Since classes are reference type, I think it can be done. If I'm wrong please explain why. Now, I think there might problems with existing code as there is no concern about the RC when classes are passed around. However, for new code this can be mitigated.

In practice this would lead to RC classes while other structures would still be garbage collected. This would reduce the amount of garbage collected memory which could be beneficial.

What I would find interesting is if this would enable deterministic destruction of classes.

It's an interesting subject and could be a half way step to more a more versatile memory management.

July 14, 2021

On Wednesday, 14 July 2021 at 17:52:16 UTC, sclytrack wrote:

>

Would reference counted classes by default be too much of a change? Is it a bad idea? Currently there a changes in the language where you can avoid the reference count, right?

This isn't happening until DIP 1000 passes successfully(which isn't anytime soon, unfortunately).

July 14, 2021

On Wednesday, 14 July 2021 at 18:04:59 UTC, IGotD- wrote:

>

On Wednesday, 14 July 2021 at 17:52:16 UTC, sclytrack wrote:

>

Would reference counted classes by default be too much of a change? Is it a bad idea? Currently there a changes in the language where you can avoid the reference count, right?
Combination both the rc and the stop-the-world gc, for the cycles.

Since classes are reference type, I think it can be done. If I'm wrong please explain why. Now, I think there might problems with existing code as there is no concern about the RC when classes are passed around. However, for new code this can be mitigated.

In practice this would lead to RC classes while other structures would still be garbage collected. This would reduce the amount of garbage collected memory which could be beneficial.

What I would find interesting is if this would enable deterministic destruction of classes.

It's an interesting subject and could be a half way step to more a more versatile memory management.

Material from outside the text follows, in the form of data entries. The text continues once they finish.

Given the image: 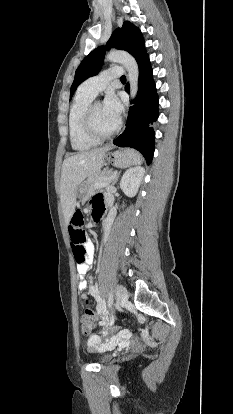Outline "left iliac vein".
Masks as SVG:
<instances>
[{"label":"left iliac vein","mask_w":233,"mask_h":414,"mask_svg":"<svg viewBox=\"0 0 233 414\" xmlns=\"http://www.w3.org/2000/svg\"><path fill=\"white\" fill-rule=\"evenodd\" d=\"M128 297L127 289L122 285H118L116 288V299L120 307H123L127 303Z\"/></svg>","instance_id":"left-iliac-vein-1"}]
</instances>
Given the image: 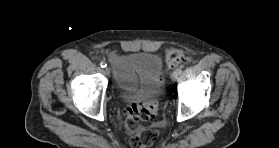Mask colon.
Listing matches in <instances>:
<instances>
[{
	"mask_svg": "<svg viewBox=\"0 0 279 148\" xmlns=\"http://www.w3.org/2000/svg\"><path fill=\"white\" fill-rule=\"evenodd\" d=\"M187 60L181 49L171 48L166 53L168 68H175ZM158 110L156 100L144 104H132L125 110L124 131L130 135L133 148H148L160 137L159 123L155 120Z\"/></svg>",
	"mask_w": 279,
	"mask_h": 148,
	"instance_id": "1",
	"label": "colon"
}]
</instances>
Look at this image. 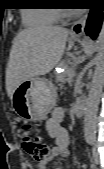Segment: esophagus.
Segmentation results:
<instances>
[{
    "label": "esophagus",
    "mask_w": 104,
    "mask_h": 169,
    "mask_svg": "<svg viewBox=\"0 0 104 169\" xmlns=\"http://www.w3.org/2000/svg\"><path fill=\"white\" fill-rule=\"evenodd\" d=\"M88 14L86 13L83 15L79 20H77L71 27V35L73 36H79L81 35L86 26V21H87Z\"/></svg>",
    "instance_id": "1"
}]
</instances>
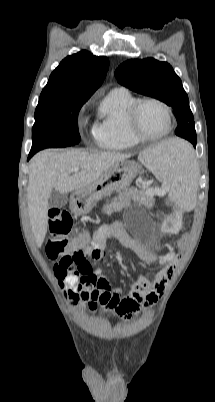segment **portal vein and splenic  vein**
I'll use <instances>...</instances> for the list:
<instances>
[{"label":"portal vein and splenic vein","mask_w":215,"mask_h":402,"mask_svg":"<svg viewBox=\"0 0 215 402\" xmlns=\"http://www.w3.org/2000/svg\"><path fill=\"white\" fill-rule=\"evenodd\" d=\"M71 172L72 173H77V172H79V168H73V169H71ZM165 192V191H164Z\"/></svg>","instance_id":"portal-vein-and-splenic-vein-1"}]
</instances>
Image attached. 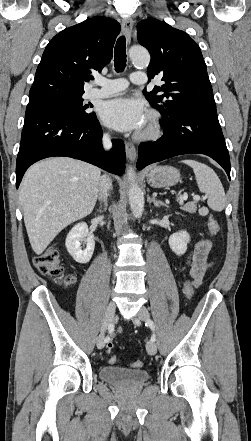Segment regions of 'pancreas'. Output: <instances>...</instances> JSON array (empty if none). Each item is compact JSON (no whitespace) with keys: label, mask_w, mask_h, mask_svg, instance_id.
I'll return each mask as SVG.
<instances>
[{"label":"pancreas","mask_w":251,"mask_h":441,"mask_svg":"<svg viewBox=\"0 0 251 441\" xmlns=\"http://www.w3.org/2000/svg\"><path fill=\"white\" fill-rule=\"evenodd\" d=\"M182 210L189 212V213H195L197 210L196 202H188L183 207Z\"/></svg>","instance_id":"cf45deb5"}]
</instances>
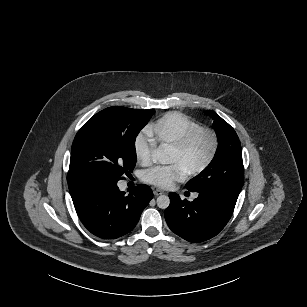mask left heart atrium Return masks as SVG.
<instances>
[{"label":"left heart atrium","instance_id":"obj_1","mask_svg":"<svg viewBox=\"0 0 307 307\" xmlns=\"http://www.w3.org/2000/svg\"><path fill=\"white\" fill-rule=\"evenodd\" d=\"M187 171L178 163L155 164L142 172V177L148 183L167 188L175 181H182Z\"/></svg>","mask_w":307,"mask_h":307}]
</instances>
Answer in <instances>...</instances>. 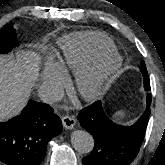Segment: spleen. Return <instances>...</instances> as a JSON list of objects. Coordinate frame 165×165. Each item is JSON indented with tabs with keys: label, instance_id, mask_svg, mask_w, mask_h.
Masks as SVG:
<instances>
[{
	"label": "spleen",
	"instance_id": "spleen-1",
	"mask_svg": "<svg viewBox=\"0 0 165 165\" xmlns=\"http://www.w3.org/2000/svg\"><path fill=\"white\" fill-rule=\"evenodd\" d=\"M113 116H114V118L120 120L125 116V111L119 110Z\"/></svg>",
	"mask_w": 165,
	"mask_h": 165
}]
</instances>
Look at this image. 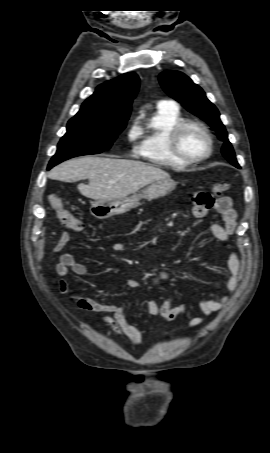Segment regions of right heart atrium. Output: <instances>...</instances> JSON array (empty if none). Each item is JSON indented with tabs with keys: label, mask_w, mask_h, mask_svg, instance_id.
<instances>
[{
	"label": "right heart atrium",
	"mask_w": 270,
	"mask_h": 453,
	"mask_svg": "<svg viewBox=\"0 0 270 453\" xmlns=\"http://www.w3.org/2000/svg\"><path fill=\"white\" fill-rule=\"evenodd\" d=\"M140 137V128L136 122L132 123L127 132V140L129 143L134 144Z\"/></svg>",
	"instance_id": "d8ad5b80"
}]
</instances>
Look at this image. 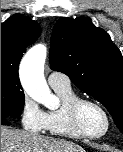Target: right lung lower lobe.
<instances>
[{"instance_id":"right-lung-lower-lobe-1","label":"right lung lower lobe","mask_w":123,"mask_h":152,"mask_svg":"<svg viewBox=\"0 0 123 152\" xmlns=\"http://www.w3.org/2000/svg\"><path fill=\"white\" fill-rule=\"evenodd\" d=\"M1 125H10L8 120H1Z\"/></svg>"}]
</instances>
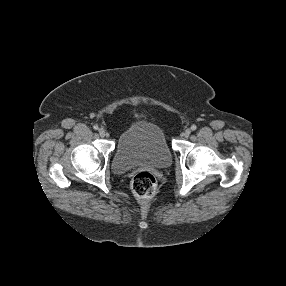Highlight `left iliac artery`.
<instances>
[{
	"label": "left iliac artery",
	"instance_id": "obj_1",
	"mask_svg": "<svg viewBox=\"0 0 286 286\" xmlns=\"http://www.w3.org/2000/svg\"><path fill=\"white\" fill-rule=\"evenodd\" d=\"M196 129H197V126H196V125H192V126H191V130H192V131H195Z\"/></svg>",
	"mask_w": 286,
	"mask_h": 286
}]
</instances>
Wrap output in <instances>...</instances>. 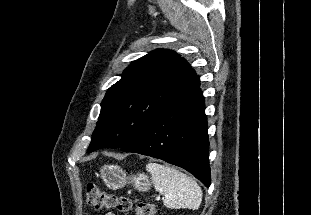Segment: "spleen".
I'll use <instances>...</instances> for the list:
<instances>
[{"label": "spleen", "instance_id": "spleen-1", "mask_svg": "<svg viewBox=\"0 0 311 215\" xmlns=\"http://www.w3.org/2000/svg\"><path fill=\"white\" fill-rule=\"evenodd\" d=\"M146 170L151 174L155 190L165 195L164 205L167 208H199L202 190L193 178L175 168L158 163L147 164Z\"/></svg>", "mask_w": 311, "mask_h": 215}]
</instances>
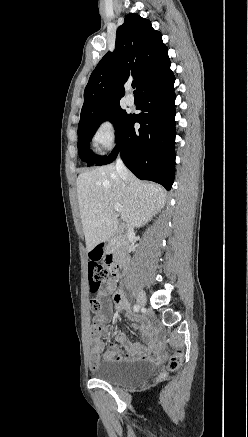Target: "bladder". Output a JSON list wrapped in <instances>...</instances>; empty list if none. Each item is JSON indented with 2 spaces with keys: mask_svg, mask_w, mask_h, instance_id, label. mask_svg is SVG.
Segmentation results:
<instances>
[{
  "mask_svg": "<svg viewBox=\"0 0 248 437\" xmlns=\"http://www.w3.org/2000/svg\"><path fill=\"white\" fill-rule=\"evenodd\" d=\"M154 371V364L147 360L104 361L94 375L112 385L124 386L146 381Z\"/></svg>",
  "mask_w": 248,
  "mask_h": 437,
  "instance_id": "obj_1",
  "label": "bladder"
}]
</instances>
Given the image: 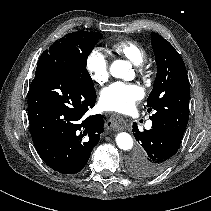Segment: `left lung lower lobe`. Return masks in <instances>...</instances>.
I'll return each instance as SVG.
<instances>
[{"label": "left lung lower lobe", "instance_id": "left-lung-lower-lobe-1", "mask_svg": "<svg viewBox=\"0 0 211 211\" xmlns=\"http://www.w3.org/2000/svg\"><path fill=\"white\" fill-rule=\"evenodd\" d=\"M132 131L141 146L129 159L132 174L150 178L162 173L178 151L183 136L164 124L154 122L152 128L144 132L133 123Z\"/></svg>", "mask_w": 211, "mask_h": 211}]
</instances>
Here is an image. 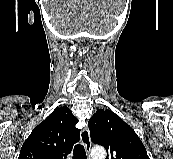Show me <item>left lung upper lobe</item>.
Returning a JSON list of instances; mask_svg holds the SVG:
<instances>
[{
	"label": "left lung upper lobe",
	"instance_id": "obj_1",
	"mask_svg": "<svg viewBox=\"0 0 173 159\" xmlns=\"http://www.w3.org/2000/svg\"><path fill=\"white\" fill-rule=\"evenodd\" d=\"M88 124L91 141L106 148V159H149L135 131L111 110H98Z\"/></svg>",
	"mask_w": 173,
	"mask_h": 159
}]
</instances>
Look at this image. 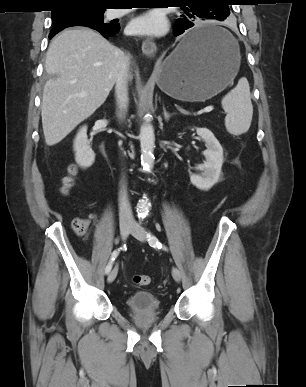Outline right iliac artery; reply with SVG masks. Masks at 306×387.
Listing matches in <instances>:
<instances>
[{
	"label": "right iliac artery",
	"mask_w": 306,
	"mask_h": 387,
	"mask_svg": "<svg viewBox=\"0 0 306 387\" xmlns=\"http://www.w3.org/2000/svg\"><path fill=\"white\" fill-rule=\"evenodd\" d=\"M119 251H120V249H117V250L113 251V253L111 255V258H110V260H109V262H108V264H107V266L105 268V273H109L111 271L113 262L117 258L118 254H119Z\"/></svg>",
	"instance_id": "right-iliac-artery-1"
}]
</instances>
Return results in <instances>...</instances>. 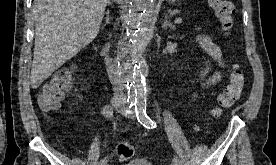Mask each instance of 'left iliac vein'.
I'll use <instances>...</instances> for the list:
<instances>
[{"label": "left iliac vein", "mask_w": 276, "mask_h": 165, "mask_svg": "<svg viewBox=\"0 0 276 165\" xmlns=\"http://www.w3.org/2000/svg\"><path fill=\"white\" fill-rule=\"evenodd\" d=\"M118 112L125 115L126 117L130 118V119H134L135 115L134 112L131 110H126L123 107L118 108Z\"/></svg>", "instance_id": "4c4485c4"}]
</instances>
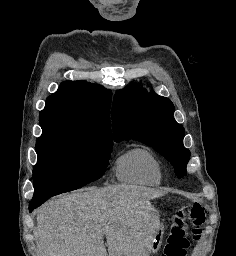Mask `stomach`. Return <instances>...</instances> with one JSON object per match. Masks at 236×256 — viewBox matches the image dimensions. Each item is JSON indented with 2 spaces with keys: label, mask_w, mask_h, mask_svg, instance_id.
<instances>
[{
  "label": "stomach",
  "mask_w": 236,
  "mask_h": 256,
  "mask_svg": "<svg viewBox=\"0 0 236 256\" xmlns=\"http://www.w3.org/2000/svg\"><path fill=\"white\" fill-rule=\"evenodd\" d=\"M162 235H163V228L160 227L159 231L157 232V235H156V240L157 242L154 243V251L157 250V244L159 243L160 239L162 238Z\"/></svg>",
  "instance_id": "0dacf381"
}]
</instances>
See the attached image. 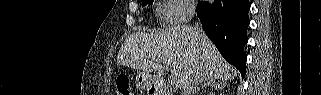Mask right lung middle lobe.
<instances>
[{"instance_id": "right-lung-middle-lobe-1", "label": "right lung middle lobe", "mask_w": 321, "mask_h": 95, "mask_svg": "<svg viewBox=\"0 0 321 95\" xmlns=\"http://www.w3.org/2000/svg\"><path fill=\"white\" fill-rule=\"evenodd\" d=\"M148 3L153 4V0H142V6H146Z\"/></svg>"}]
</instances>
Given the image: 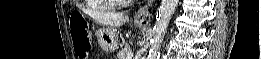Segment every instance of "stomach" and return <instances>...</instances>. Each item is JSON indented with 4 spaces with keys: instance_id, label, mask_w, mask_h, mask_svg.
<instances>
[{
    "instance_id": "stomach-1",
    "label": "stomach",
    "mask_w": 261,
    "mask_h": 59,
    "mask_svg": "<svg viewBox=\"0 0 261 59\" xmlns=\"http://www.w3.org/2000/svg\"><path fill=\"white\" fill-rule=\"evenodd\" d=\"M137 27H141L140 24L136 23ZM97 41L106 53L114 52L118 47V39L114 30L110 27L101 28L96 32Z\"/></svg>"
}]
</instances>
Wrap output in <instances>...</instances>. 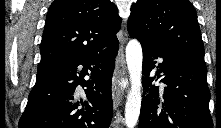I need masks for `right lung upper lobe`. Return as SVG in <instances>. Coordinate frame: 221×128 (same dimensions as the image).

For deterministic object destruction, there's the scope storage class:

scope class_instance = new class();
scope(exit) class_instance.destroy

Isn't the exact same as real RC, but then you can use automem for C++ style reference counting if you want.

July 14, 2021

On Wednesday, 14 July 2021 at 18:33:56 UTC, Tejas wrote:

>

For deterministic object destruction, there's the scope storage class:

scope class_instance = new class();
scope(exit) class_instance.destroy

One or the other. The scope(exit) will still fire on scope exit in the case of auto class_instance, and the object will still be destructed on scope exit without any such scope(exit) in the case of scope class_instance.